Kiwanis provided critical startup funds, and has over the years provided funding for computers and other critical needs.
By far our biggest source of income is the Annual Bowl for Kids Sake campaign. For 21 years the Monroe Kiwanis Club has provided at least one bowling team. For the last several years the Bowling Team has been headed up by Dennis Dreikosen. In 2006, the Kiwanis fielded a second team headed up by Lamont Zimmerman. In addition, many, many club members bowl on teams formed at their place of employment.
As or even more important than financial assistance has been the Monroe Kiwanis Clubs dedication to service. Over the years there has been no shortage of club members who have volunteered to give of themselves. Our ‘best known’ program is Community Based Mentoring that matches At-Risk-Youth (or Littles) with adult volunteers (or Bigs). Research has continually shown that youth that take part in Community Based Mentoring achieve more academically and socially, and are less likely to take part in risky behaviors like drug use, vandalism, promiscuity and violent behavior.
Big and Little matches are mutually rewarding relationships. The most common remark we hear from volunteers is that they get as much out of our match as does their Little. It is not uncommon for these relationships to span generations. Just ask Past President Claudia Styzinski – whose Little is now grown, a wife and mother, and Big to a Little girl. There have been and are numerous ‘Bigs’ who are Kiwanians. Claudia Styzinski, Marge Elder, George Vernon, Dr. Bob Vickerman, Mike and Nora Sanders are just but a few of them.

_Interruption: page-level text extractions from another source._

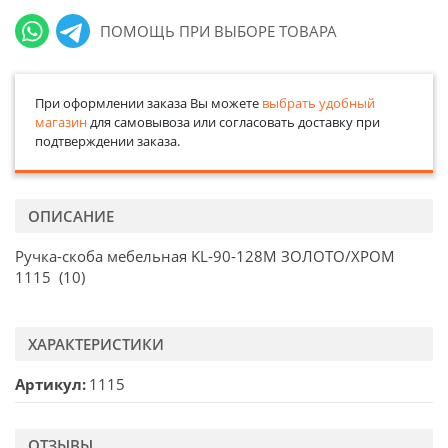
ПОМОЩЬ ПРИ ВЫБОРЕ ТОВАРА
При оформлении заказа Вы можете
выбрать удобный
магазин
для самовывоза или согласовать доставку при
подтверждении заказа.
ОПИСАНИЕ
Ручка-скоба мебельная KL-90-128М ЗОЛОТО/ХРОМ
1115 (10)
ХАРАКТЕРИСТИКИ
Артикул
1115
ОТЗЫВЫ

School Based Mentoring matches elementary students to high school students or an adult volunteer (like Past President Judy Heitz and Marge Edler). They meet once a week during the school year to work on homework, play socially interactive games and generally hang out together. This has become our most popular program, serving 80 Littles in the Monroe School District. Our research shows that both Littles and Bigs improve their academic and social skills.
The Monroe Kiwanis Club has been an important part of Big Brothers Big Sisters of Green County’s history. It is a fact to say that Big Brothers Big Sisters of Green County simply would never have existed without the Monroe Kiwanis. With the continued support of the Monroe Kiwanis Club and its members – Big Brothers Big Sisters of Green County will continue to thrive, and will continue to match youth to adult volunteers.